Photovoltaic retinal implant could restore functional sight, researchers say
A team led by Stanford University researchers has developed a wireless retinal implant that they say could restore vision five times better than existing devices.
A paper describing the implant was published online April 27 in Nature Medicine.
"The performance we're observing at the moment is very encouraging," said Georges Goetz, a lead author of the paper and graduate student in electrical engineering at Stanford. "Based on our current results, we hope that human recipients of this implant will be able to recognize objects and move about."
Retinal degenerative diseases destroy photoreceptors—the retina's rods and cones—but other parts of the eye usually remain healthy. The implant capitalizes on the electrical excitability of retinal neurons known as bipolar cells. These cells process the photoreceptors' inputs before they reach ganglion cells, which send retinal signals to the brain. By stimulating bipolar cells, the implant takes advantage of important natural properties of the retinal neural network, which produces more refined images than the devices that skip these cells.
Made of silicon, the implant is composed of hexagonal photovoltaic pixels that convert light transmitted from special glasses worn by the recipient into electrical current. These electrical pulses then stimulate the retina's bipolar cells, triggering a neural cascade that reaches the brain.
Clinical trial planned
So far, the team has tested the device only in animals, but a clinical trial is planned next year in France, in collaboration with a French company called Pixium Vision, said Daniel Palanker, PhD, professor of ophthalmology and a senior author of the paper. Initially, patients blinded by a genetic disease called retinitis pigmentosa will be included in the study.

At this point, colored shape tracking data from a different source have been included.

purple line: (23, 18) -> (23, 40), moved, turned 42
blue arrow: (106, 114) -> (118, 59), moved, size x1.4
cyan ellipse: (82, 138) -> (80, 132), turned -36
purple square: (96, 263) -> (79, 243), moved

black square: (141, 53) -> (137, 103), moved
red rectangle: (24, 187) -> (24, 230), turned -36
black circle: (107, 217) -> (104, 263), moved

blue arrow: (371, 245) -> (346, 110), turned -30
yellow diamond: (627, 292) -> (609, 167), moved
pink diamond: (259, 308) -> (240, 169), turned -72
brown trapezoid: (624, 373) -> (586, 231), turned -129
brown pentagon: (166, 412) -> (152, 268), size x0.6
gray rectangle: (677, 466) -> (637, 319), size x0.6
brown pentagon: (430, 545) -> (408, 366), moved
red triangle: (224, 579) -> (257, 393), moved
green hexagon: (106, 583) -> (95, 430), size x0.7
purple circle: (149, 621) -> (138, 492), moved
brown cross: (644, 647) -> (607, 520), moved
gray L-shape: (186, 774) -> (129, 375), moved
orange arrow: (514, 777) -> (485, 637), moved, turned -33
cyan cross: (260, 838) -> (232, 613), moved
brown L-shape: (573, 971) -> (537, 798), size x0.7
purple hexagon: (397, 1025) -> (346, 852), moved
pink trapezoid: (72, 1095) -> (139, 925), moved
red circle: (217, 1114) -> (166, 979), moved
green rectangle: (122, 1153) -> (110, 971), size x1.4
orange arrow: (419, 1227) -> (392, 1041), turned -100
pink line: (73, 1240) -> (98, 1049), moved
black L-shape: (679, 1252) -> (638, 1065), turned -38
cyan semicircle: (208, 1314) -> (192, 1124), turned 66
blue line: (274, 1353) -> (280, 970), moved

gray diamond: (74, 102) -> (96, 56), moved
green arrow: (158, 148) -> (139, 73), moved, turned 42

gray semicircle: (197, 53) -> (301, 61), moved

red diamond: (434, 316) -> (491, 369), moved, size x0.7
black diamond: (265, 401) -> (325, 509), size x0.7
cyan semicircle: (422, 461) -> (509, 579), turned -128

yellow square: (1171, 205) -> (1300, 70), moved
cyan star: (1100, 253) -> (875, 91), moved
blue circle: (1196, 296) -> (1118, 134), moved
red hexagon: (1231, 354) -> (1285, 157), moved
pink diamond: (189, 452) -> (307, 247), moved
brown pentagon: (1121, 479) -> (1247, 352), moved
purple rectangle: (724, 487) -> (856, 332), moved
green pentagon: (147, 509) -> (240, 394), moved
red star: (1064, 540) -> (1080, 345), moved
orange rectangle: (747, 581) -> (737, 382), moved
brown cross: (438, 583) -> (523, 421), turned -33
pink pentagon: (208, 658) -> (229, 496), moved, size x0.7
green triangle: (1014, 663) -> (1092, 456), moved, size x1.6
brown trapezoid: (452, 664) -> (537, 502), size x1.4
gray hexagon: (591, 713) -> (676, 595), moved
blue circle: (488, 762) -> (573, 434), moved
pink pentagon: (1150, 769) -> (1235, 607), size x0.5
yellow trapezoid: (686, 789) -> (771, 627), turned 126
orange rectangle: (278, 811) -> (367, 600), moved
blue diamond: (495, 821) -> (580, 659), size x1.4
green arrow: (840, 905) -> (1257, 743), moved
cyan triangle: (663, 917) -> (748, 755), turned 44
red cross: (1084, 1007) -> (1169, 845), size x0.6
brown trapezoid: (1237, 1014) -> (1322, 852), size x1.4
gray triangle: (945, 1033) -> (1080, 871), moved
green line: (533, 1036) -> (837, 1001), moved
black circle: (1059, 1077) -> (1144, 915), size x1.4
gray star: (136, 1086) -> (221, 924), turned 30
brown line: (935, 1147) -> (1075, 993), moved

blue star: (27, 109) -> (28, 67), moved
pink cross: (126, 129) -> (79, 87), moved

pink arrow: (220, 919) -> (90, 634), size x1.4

Existing retinal prostheses are powered by extraocular devices wired to the retinal electrode array, which require complex surgeries, and provide visual acuity up to about 20/1,200. This new photovoltaic implant could be a big improvement because its small size, modularity and lack of wires enable a minimally invasive surgery. Vision tests in rats have shown it restores visual acuity to an equivalent of 20/250.
Next, Palanker and his team plan to further improve acuity by developing chips with smaller pixels. To ensure the signals reach the target neurons, they plan to add a tiny prong to each electrode that will protrude into the target cell layer.
"Eventually, we hope this technology will restore vision of 20/120," Palanker said. "And if it works that well, it will become relevant to patients with age-related macular degeneration."